*** Extracted information ***

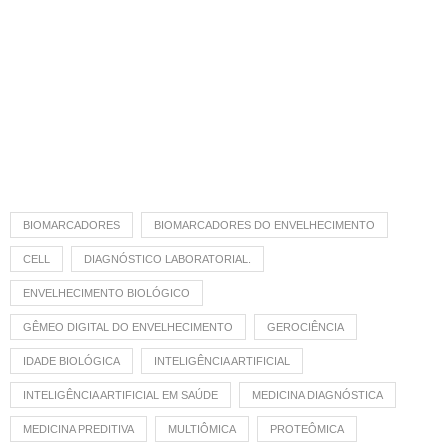
BIOMARCADORES
BIOMARCADORES DO ENVELHECIMENTO
CELL
DIAGNÓSTICO LABORATORIAL.
ENVELHECIMENTO BIOLÓGICO
GÊMEO DIGITAL DO ENVELHECIMENTO
GEROCIÊNCIA
IDADE BIOLÓGICA
INTELIGÊNCIA ARTIFICIAL
INTELIGÊNCIA ARTIFICIAL EM SAÚDE
MEDICINA DIAGNÓSTICA
MEDICINA PREDITIVA
MULTIÔMICA
PROTEÔMICA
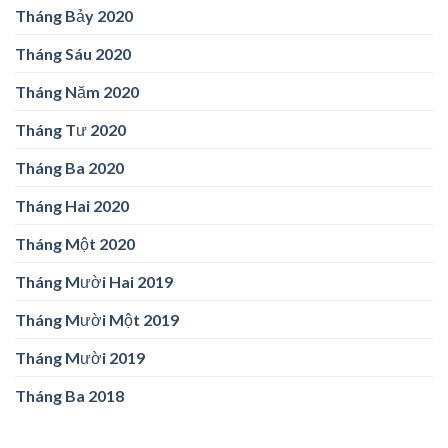
Tháng Bảy 2020
Tháng Sáu 2020
Tháng Năm 2020
Tháng Tư 2020
Tháng Ba 2020
Tháng Hai 2020
Tháng Một 2020
Tháng Mười Hai 2019
Tháng Mười Một 2019
Tháng Mười 2019
Tháng Ba 2018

***

Work to be completed — Read through the material above, and whenever a line contains "Mười", copy it.

Exercise solution —
Tháng Mười Hai 2019
Tháng Mười Một 2019
Tháng Mười 2019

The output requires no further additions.